Angelino grunted. “I hardly think that your signature means much one way or another. It’s what’s in your heart that matters.”
“Should I open it?”
He shrugged.
Trembling, she picked up the letter. She never spoke to her father after that horrible night. He never tried to contact her either — not while he was on death row and, unlike Alicia, no ghostly visits since. She wasn’t sure she wanted to know what he had to say for himself. She wasn’t sure she could bear it.
A single piece of paper was inside the envelope.
“HEDY.” Clay Jennings never wrote in cursive ― only thick, primitive printing. She didn’t doubt the note was from him.
“I FACE AN ETERNITY OF SUFFERING. ONLY YOU CAN GIVE ME ANOTHER CHANCE. HAVE MERCY ON ME, DAUGHTER.”
She looked up at Gabriel Angelino. “It’s not much, is it?”
“It took him a lifetime to write that.”
“Yes, he’s very proud.”
“Sometimes you have to consider what a person has to give.” Angelino’s voice was soft. “A half-empty container is empty long before a full one.”
A sob caught in her throat like a hiccup. “And you expect more of me, Mr. Angelino?”
“I think you expect more of yourself.”
“Ronnie Kowalski broke into that burning house to save me. He beat the flames out of my clothes with his bare hands. He was with me every day during my recovery. His scars are as deep as mine ― and try as I might, I can’t squeeze out one ounce of affection for him.” She held up the letter. “But this crazy son of a bitch who thinks he can reach into my heart and crush it whenever he wants, I adore. It doesn’t seem fair.”
“Sometimes there are no good choices, Hedy ― only a bunch of bad ones.”
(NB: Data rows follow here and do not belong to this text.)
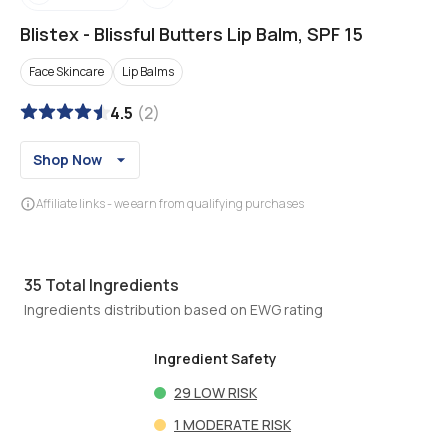
Blistex
-
Blissful Butters Lip Balm, SPF 15
Face Skincare
Lip Balms
4.5
(
2
)
Shop Now
Affiliate links - we earn from qualifying purchases
35
Total Ingredients
Ingredients distribution based on EWG rating
Ingredient Safety
29
LOW RISK
1
MODERATE RISK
She stiffened. It was the first time Angelino had used her given name. “And no matter what I choose, there will be a penalty.”
“Yes ― and a reward.”
She dug Alicia’s lighter out of the pocket of her robe. “Some rewards aren’t worth the pain, Mr. Angelino.” She held her father’s letter over the flame.
“What shall I tell him?” The tall man closed his briefcase and stood up.
“Tell him that I understand ― and that I’m sorry.”